■ **Instructions for the task**:
In your copy, include no images and return each entry exactly as written.

Page-level text extractions
━━━━━━

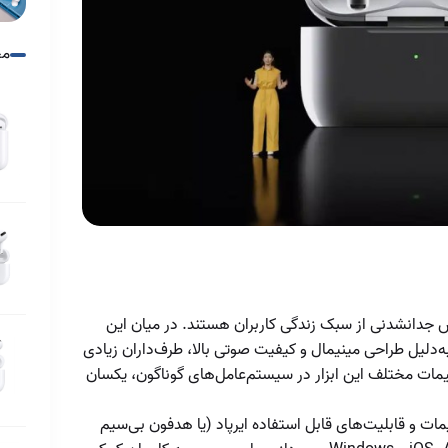
ایرپاد
مح
افزایش بازدهی شارژ
کیس ایرپاد
افزایش عمر باتری
ایرپاد
انواع ایرپاد پرو
ایرپاد چیست و چه
مدل هایی دارد
ایرپاد یا ایرپاد پرو
 جدانشدنی از سبک زندگی کاربران هستند. در میان این
ایرپادز پرو ۲
به‌دلیل طراحی مینیمال و کیفیت صوتی بالا، طرف‌داران زیادی
نظیمات مختلف این ابزار در سیستم‌عامل‌های گوناگون، یکسان
بهینه‌سازی صدای
شما با تنظیمات
تأثیر نسخه بلوتوث
یمات و قابلیت‌های قابل استفاده ایرپاد (یا هدفون بی‌سیم
دقیق
دستگاه‌ها بر عملکرد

━━━━━━

■ **Answer to this task**:
ایرپاد
مح
افزایش بازدهی شارژ
کیس ایرپاد
افزایش عمر باتری
ایرپاد
انواع ایرپاد پرو
ایرپاد چیست و چه
مدل هایی دارد
ایرپاد یا ایرپاد پرو
 جدانشدنی از سبک زندگی کاربران هستند. در میان این
ایرپادز پرو ۲
به‌دلیل طراحی مینیمال و کیفیت صوتی بالا، طرف‌داران زیادی
نظیمات مختلف این ابزار در سیستم‌عامل‌های گوناگون، یکسان
بهینه‌سازی صدای
شما با تنظیمات
تأثیر نسخه بلوتوث
یمات و قابلیت‌های قابل استفاده ایرپاد (یا هدفون بی‌سیم
دقیق
دستگاه‌ها بر عملکرد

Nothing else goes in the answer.